AMENDMENT OF ARTICLE 4 OF THE ORIGINAL INDENTURE

 

Article 4 of the Indenture is hereby amended and restated in its entirety as follows:

 

Section 4.01.                             Payment of Notes.  The Company shall pay the Principal of and interest on the Notes on the dates and in the manner provided in the Notes and this Indenture.  The interest on the Notes shall be payable only to the Holders thereof and at the option of the Company may be paid by mailing checks for such interest payable to or upon the written order of such Holders at their last addresses as they appear on the Note Register of the Company.

 

Notwithstanding any provisions of this Indenture and the Notes to the contrary, if the Company and a Holder of any Note so agree, payments of interest on, and any portion of the Principal of, such Holder’s Note (other than interest payable at maturity or on any redemption or repayment date or the final payment of Principal on such Note) shall be made by the Paying Agent, upon receipt from the Company of immediately available funds by 11:00 A.M., New York City time (or such other time as may be agreed to between the Company and the Paying Agent), directly to the Holder of such Note (by Federal funds wire transfer or otherwise) if the Holder has delivered written instructions to the Trustee 15 days prior to such payment date requesting that such payment will be so made and designating the bank account to which such payments shall be so made and in the case of payments of Principal, surrenders the same to the Trustee in exchange for a Note or Notes aggregating the same principal amount as the unredeemed principal amount of the Notes surrendered.
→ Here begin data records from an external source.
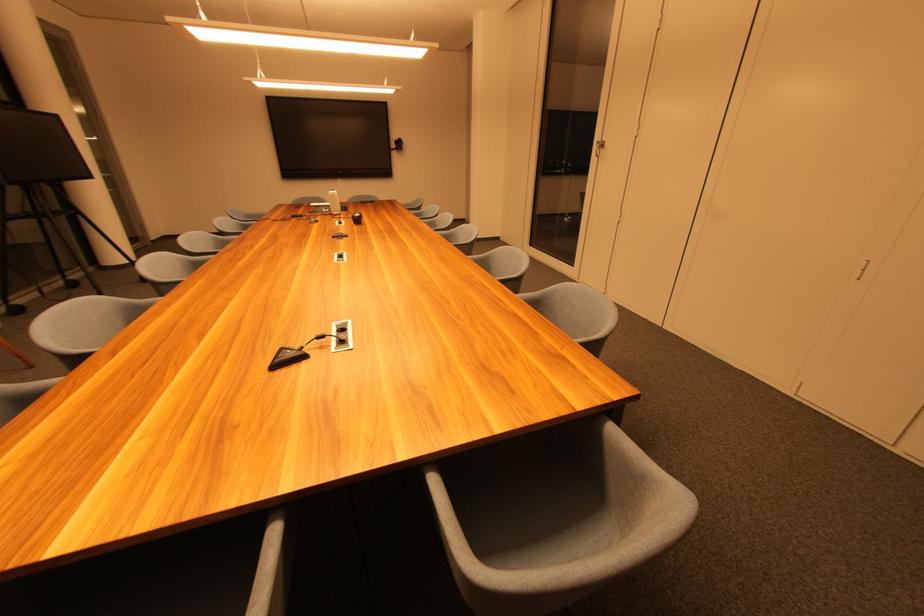 In order to click on silver door handle in this screenshot , I will do `click(599, 147)`. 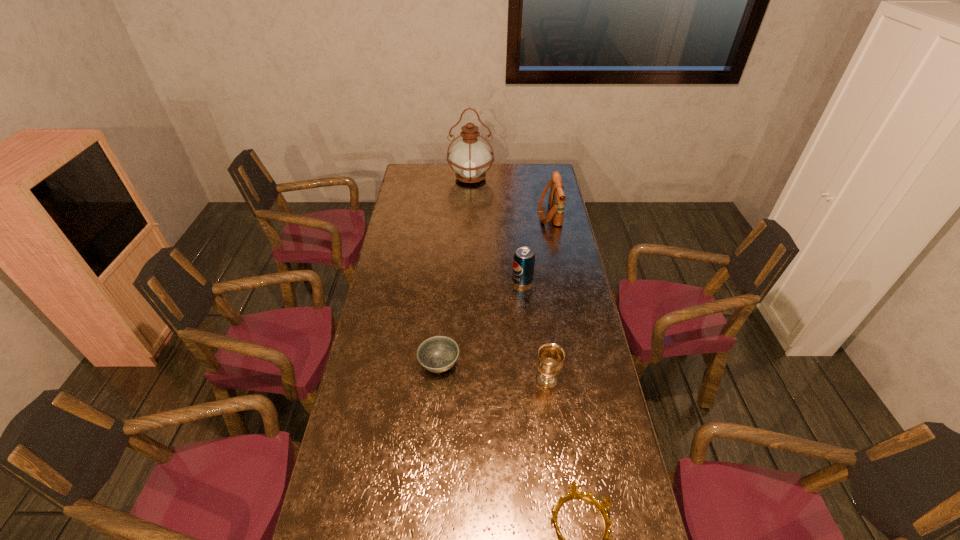 Locate an element on the screen. This screenshot has width=960, height=540. vacant space that satisfies the following two spatial constraints: 1. on the front side of the oil lamp; 2. on the left side of the soda can is located at coordinates (468, 281). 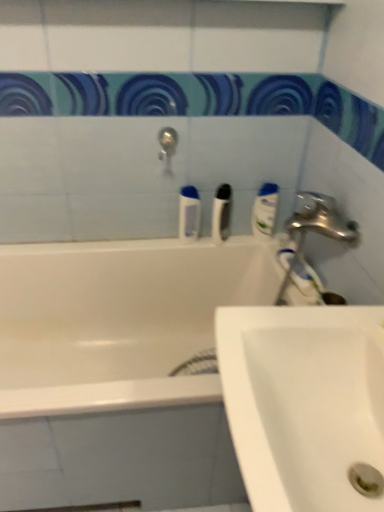 This screenshot has width=384, height=512. Identify the location of vacant space that is to the left of blue glossy mouthwash at center, the first mouthwash from the left. (154, 242). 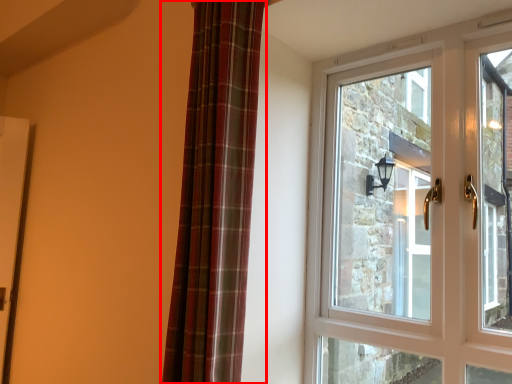 Question: Where is curtain (annotated by the red box) located in relation to window in the image?

Choices:
 (A) left
 (B) right

Answer: (A) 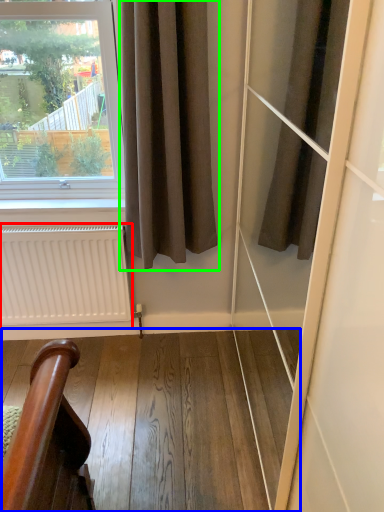 Question: Which object is the closest to the radiator (highlighted by a red box)? Choose among these: stairwell (highlighted by a blue box) or curtain (highlighted by a green box).

Choices:
 (A) stairwell
 (B) curtain

Answer: (A)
The Trustee shall be entitled to rely on the last instruction delivered by the Holder pursuant to this Section 4.01 unless a new instruction is delivered 15 days prior to a payment date.  The Company will indemnify and hold each of the Trustee and any Paying Agent harmless against any loss, liability or expense (including attorneys’ fees) resulting from any act or omission to act on the part of the Company or any such Holder in connection with any such agreement or from making any payment in accordance with any such agreement.

 

The Company shall pay interest on overdue Principal, and interest on overdue installments of interest, to the extent lawful, at the rate per annum specified in the Notes.

 

Section 4.02.                             Maintenance of Office or Agency.  The Company will maintain in the Borough of Manhattan, The City of New York, an office or agency where Notes may be surrendered for registration of transfer or exchange or for presentation for payment and where notices and demands to or upon the Company in respect of the Notes and this Indenture may be served.  The Company hereby initially designates Wells Fargo Corporate Trust Services CMES Corporate Product Group, the corporate trust office of the Trustee’s Agent, located at 45 Broadway, 14th Floor, MAC N2666-140, New York, NY 10006-3004, in the Borough of Manhattan, The City of New York, as such office or agency of the Company.  The Company will give prompt written notice to the Trustee of the location, and any change in the location, of such office or agency.  If at any time the Company shall fail to maintain any such required office or agency or shall fail to furnish the Trustee with the address thereof, such presentations, surrenders, notices and demands may be made or served at the address of the Trustee set forth in Section 10.01.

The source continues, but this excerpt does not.